Cookies and sessions¶
curl -c jar.txt https://site/login # SAVE cookies the server sets → jar.txt
curl -b jar.txt https://site/dashboard # SEND cookies from the jar
curl -c jar.txt -b jar.txt https://site/next # both: reuse and update (a session)
curl -b "session=abc123" https://site/ # send a cookie inline, no file
The two-step "save then send" is how you script an authenticated flow: log in with -c to capture
the session cookie, then reuse it with -b on every following request.
Inspecting without the noise¶
curl -s -o /dev/null -w "%{http_code}\n" https://example.com # just the status code
curl -s -o /dev/null -w "%{time_total}s\n" https://example.com # just the timing
curl -sI https://example.com | grep -i "^location:" # where a redirect points
curl --resolve example.com:443:10.0.0.5 https://example.com/ # force a host→IP (test vhosts)
curl -k https://self-signed.local # skip TLS verify (LABS ONLY)

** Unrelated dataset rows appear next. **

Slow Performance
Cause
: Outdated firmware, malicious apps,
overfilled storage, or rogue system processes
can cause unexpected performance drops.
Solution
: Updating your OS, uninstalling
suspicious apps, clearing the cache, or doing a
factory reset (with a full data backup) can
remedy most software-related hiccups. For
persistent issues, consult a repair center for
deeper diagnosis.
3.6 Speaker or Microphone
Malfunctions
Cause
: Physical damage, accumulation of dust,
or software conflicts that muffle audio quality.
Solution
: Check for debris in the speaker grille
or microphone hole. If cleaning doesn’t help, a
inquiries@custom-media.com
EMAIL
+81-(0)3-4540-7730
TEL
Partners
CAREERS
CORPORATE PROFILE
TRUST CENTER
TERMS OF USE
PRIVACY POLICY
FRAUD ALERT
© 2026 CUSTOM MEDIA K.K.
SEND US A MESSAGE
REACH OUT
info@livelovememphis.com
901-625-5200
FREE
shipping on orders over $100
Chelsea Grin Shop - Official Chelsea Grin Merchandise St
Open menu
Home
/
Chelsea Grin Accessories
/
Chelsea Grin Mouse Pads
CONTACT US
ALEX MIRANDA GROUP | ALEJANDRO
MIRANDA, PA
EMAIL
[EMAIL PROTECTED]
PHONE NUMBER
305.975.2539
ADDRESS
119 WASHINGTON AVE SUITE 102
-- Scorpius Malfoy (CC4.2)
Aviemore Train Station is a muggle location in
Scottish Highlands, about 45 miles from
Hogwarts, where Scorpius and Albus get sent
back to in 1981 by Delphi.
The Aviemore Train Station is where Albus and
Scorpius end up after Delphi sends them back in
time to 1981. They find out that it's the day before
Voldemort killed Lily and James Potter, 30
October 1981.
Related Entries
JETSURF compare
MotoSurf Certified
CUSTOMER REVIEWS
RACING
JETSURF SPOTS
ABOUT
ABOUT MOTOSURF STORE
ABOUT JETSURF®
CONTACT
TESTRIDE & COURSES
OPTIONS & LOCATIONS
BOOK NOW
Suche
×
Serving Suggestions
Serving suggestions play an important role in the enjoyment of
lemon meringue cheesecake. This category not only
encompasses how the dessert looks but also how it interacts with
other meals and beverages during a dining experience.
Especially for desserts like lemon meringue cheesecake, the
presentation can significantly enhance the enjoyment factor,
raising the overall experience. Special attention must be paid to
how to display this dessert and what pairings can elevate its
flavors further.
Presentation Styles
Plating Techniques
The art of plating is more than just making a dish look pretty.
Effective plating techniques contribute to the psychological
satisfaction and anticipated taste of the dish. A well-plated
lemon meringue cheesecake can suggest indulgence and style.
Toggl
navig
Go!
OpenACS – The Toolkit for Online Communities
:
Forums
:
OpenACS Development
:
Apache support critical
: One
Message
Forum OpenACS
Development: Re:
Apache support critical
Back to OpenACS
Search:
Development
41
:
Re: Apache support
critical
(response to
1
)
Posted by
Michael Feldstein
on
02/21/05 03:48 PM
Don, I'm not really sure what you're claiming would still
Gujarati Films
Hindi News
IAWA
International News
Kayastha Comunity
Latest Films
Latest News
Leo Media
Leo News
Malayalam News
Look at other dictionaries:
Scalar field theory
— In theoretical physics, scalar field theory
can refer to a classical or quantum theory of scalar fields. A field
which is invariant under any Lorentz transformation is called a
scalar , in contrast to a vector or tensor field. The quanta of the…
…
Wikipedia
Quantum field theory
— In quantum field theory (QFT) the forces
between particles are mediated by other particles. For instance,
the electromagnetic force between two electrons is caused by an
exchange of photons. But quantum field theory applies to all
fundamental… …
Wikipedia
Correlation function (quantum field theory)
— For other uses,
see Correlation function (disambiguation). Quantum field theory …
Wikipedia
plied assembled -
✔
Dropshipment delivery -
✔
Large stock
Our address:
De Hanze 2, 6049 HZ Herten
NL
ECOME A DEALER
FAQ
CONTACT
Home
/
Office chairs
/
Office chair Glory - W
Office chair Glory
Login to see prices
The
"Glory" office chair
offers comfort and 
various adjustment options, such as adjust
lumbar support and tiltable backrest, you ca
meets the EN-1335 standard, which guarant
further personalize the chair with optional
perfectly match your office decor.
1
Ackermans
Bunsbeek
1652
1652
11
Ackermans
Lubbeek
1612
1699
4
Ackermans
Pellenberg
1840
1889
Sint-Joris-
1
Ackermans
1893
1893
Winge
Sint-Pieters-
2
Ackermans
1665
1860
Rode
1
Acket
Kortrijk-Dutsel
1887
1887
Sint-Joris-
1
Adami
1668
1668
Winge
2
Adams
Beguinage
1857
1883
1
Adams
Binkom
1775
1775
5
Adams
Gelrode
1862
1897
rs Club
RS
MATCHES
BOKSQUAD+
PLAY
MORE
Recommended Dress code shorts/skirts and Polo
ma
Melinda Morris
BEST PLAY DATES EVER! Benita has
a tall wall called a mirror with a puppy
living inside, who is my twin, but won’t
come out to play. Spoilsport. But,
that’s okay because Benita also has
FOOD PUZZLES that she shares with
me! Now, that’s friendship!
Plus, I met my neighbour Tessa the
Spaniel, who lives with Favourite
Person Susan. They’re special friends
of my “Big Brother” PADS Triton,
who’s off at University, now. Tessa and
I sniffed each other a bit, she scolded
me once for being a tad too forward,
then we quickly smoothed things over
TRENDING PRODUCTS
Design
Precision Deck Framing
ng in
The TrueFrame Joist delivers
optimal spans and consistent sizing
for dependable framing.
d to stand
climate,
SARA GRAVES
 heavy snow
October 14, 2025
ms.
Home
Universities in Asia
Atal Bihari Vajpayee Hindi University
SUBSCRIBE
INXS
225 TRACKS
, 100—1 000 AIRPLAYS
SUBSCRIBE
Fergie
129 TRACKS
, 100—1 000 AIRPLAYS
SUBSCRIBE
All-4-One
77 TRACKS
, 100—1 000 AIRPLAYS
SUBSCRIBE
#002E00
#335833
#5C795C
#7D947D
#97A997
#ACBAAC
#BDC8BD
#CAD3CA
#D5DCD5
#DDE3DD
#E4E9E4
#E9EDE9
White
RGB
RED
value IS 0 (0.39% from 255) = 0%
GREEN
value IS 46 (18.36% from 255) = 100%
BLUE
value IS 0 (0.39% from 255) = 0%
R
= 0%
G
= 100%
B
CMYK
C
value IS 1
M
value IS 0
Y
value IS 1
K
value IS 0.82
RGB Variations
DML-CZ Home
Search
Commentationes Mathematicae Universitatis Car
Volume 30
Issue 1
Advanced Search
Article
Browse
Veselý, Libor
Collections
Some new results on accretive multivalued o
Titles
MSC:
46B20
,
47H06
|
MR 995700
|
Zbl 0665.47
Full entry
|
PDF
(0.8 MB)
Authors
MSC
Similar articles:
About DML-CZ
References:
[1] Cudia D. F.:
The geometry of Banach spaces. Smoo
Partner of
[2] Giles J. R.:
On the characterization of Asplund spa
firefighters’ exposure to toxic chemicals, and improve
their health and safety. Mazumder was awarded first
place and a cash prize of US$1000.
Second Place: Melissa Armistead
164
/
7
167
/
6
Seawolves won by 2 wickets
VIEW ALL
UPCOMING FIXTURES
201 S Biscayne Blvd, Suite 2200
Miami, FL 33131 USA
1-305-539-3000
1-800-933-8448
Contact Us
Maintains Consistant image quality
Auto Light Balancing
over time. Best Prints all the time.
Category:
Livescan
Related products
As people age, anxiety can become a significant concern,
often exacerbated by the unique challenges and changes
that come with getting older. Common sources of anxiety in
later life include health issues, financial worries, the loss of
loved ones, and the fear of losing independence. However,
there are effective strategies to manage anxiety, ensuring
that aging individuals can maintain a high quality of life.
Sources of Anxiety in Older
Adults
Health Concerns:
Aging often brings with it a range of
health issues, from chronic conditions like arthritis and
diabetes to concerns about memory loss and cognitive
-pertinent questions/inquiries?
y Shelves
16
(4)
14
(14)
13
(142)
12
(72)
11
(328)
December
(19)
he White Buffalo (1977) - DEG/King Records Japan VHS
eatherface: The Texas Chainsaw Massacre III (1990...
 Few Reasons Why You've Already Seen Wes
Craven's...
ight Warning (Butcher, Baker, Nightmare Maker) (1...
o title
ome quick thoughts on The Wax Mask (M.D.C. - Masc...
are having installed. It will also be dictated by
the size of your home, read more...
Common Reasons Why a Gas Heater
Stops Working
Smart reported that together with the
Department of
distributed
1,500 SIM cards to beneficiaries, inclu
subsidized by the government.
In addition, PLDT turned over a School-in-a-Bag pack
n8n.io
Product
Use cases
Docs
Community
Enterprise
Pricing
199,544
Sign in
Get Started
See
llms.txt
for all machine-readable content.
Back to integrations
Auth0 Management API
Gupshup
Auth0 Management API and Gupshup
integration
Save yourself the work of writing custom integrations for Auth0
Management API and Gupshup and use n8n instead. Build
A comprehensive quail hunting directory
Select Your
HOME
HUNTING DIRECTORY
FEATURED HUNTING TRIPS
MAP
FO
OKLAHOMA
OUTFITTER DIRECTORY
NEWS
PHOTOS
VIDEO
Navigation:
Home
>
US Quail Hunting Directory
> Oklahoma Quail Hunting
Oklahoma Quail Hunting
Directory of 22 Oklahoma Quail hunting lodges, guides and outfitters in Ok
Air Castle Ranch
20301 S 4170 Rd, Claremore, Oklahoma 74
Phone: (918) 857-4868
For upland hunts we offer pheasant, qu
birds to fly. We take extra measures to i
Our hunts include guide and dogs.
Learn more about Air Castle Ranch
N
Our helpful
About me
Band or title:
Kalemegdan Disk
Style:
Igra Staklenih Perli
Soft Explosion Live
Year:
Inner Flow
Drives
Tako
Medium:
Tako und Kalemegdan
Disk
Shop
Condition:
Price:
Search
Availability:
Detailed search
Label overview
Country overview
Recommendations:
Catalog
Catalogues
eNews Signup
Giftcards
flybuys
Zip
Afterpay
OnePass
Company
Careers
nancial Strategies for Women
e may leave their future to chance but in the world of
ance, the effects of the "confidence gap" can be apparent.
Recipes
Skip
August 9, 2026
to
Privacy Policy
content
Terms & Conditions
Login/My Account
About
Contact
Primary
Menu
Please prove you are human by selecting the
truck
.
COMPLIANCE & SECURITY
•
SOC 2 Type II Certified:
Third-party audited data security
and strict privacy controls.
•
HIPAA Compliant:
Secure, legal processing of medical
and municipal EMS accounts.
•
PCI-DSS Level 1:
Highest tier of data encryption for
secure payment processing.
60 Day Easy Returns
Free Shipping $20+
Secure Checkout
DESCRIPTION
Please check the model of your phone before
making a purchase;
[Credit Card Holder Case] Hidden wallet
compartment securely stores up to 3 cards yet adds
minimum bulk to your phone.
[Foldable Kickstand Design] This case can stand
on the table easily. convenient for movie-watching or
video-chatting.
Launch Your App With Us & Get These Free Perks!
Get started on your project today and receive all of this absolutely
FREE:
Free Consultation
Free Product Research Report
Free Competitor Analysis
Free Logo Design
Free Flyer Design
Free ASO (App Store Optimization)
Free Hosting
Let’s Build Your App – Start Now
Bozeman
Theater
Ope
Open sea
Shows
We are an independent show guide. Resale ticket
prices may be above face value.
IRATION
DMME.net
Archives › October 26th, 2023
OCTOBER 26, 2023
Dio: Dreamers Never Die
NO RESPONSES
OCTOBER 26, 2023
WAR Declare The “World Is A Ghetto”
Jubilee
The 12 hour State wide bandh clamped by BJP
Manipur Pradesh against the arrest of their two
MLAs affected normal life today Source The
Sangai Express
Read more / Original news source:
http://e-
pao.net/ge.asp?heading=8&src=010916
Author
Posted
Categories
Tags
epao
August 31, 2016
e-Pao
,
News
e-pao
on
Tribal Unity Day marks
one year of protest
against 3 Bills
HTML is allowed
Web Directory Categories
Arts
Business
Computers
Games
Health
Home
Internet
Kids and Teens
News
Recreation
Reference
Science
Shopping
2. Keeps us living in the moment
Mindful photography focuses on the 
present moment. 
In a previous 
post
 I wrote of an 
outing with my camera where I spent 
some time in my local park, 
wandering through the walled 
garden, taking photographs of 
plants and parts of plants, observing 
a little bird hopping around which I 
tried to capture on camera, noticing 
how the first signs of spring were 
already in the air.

curl -x http://127.0.0.1:8080 https://target/ # route through a proxy (Burp/ZAP)
HTTP status codes at a glance¶
| Range | Meaning | Common ones |
|---|---|---|
| 2xx | Success | 200 OK · 201 Created · 204 No Content |
| 3xx | Redirect | 301 Moved · 302 Found · 304 Not Modified |
| 4xx | You erred | 400 Bad Request · 401 Unauthenticated · 403 Forbidden · 404 Not Found · 429 Too Many Requests |
| 5xx | Server erred | 500 Internal · 502 Bad Gateway · 503 Unavailable · 504 Gateway Timeout |
- 401 vs 403: 401 = "I don't know who you are" (authenticate); 403 = "I know who you are and you can't" (authorize). Confusing them is a classic access-control bug.
Security-relevant response headers¶
Set-Cookie: id=...; HttpOnly; Secure; SameSite=Lax # HttpOnly = JS can't read it (blunts XSS theft)
Strict-Transport-Security: max-age=31536000 # HSTS — force HTTPS
Content-Security-Policy: default-src 'self' # CSP — the main XSS mitigation
X-Frame-Options: DENY # clickjacking defense
Gotchas worth remembering¶
-k/--insecuredisables certificate validation — fine against your own lab's self-signed cert, never a habit against real targets; it silently defeats the whole point of TLS.- Passing secrets as
-d/-Hon the command line leaks them into shell history andps. Prefer-d @file,--data-urlencode, or an env var you don't echo. -i(include headers in output) vs-I(HEAD request, headers only) vs-v(full transcript to stderr) — mixing these up is the most common curl confusion.
Only send requests to systems you own or have explicit written permission to test.